A COMPANY linked to Michael Gove and Dominic Cummings has been awarded nearly £1 million of government work without needing to go through an open tender process.

Public First, run by James Frayne and Rachel Wolf, is a small research and lobbying firm. According to The Mirror, it has received £956,000 worth of government contracts not put out to tender.

Frayne has worked with the Prime Minister’s top aide on several projects, while Wolf co-wrote last year’s Conservative manifesto.

It was already reported that Public First had been given an £840,000 contract to research public opinion on government bodies. 

But the newspaper revealed yesterday that the firm was given another £116,000 by the UK Government to find ways to “lock in the lessons learned” by ministers during the coronavirus pandemic.

Government contracts typically go through a tendering process, which allows multiple companies to bid for the work. Since the Covid-19 crisis began, Downing Street has used emergency powers which mean contracts can be awarded without this process first taking place.

Frayne worked alongside Cummings at the Department for Education while Gove was based there. Before that, Frayne and the adviser founded the now-closed anti-EU think tank the New Frontiers Foundation.

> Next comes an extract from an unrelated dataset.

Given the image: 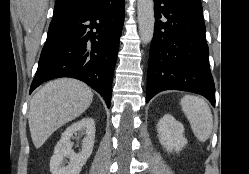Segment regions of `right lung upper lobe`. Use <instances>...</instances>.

Labour’s Rachel Reeves commented: "People are sick and tired of public money landing in the pockets of businesses with close ties to the Tories.

“The Government should have listened to the health and careworkers who were denied PPE, followed the advice of scientists who urged them to lockdown sooner, and sacked Dominic Cummings for breaking the rules he told us to follow.”

A spokesperson for the Department for Health and Social Care said: “Public First was awarded a contract by DHSC to carry out urgent work for the government.

“Public First has a track record of successful delivery across government that make them fully qualified to carry out priority work for DHSC.”

There has been a major focus on UK Government contracts in recent months, with the National Audit Office set to investigate some awarded to companies supplying personal protective equipment.

One £252 million contract for PPE awarded by the UK Government included 50m face masks deemed unusable by the NHS.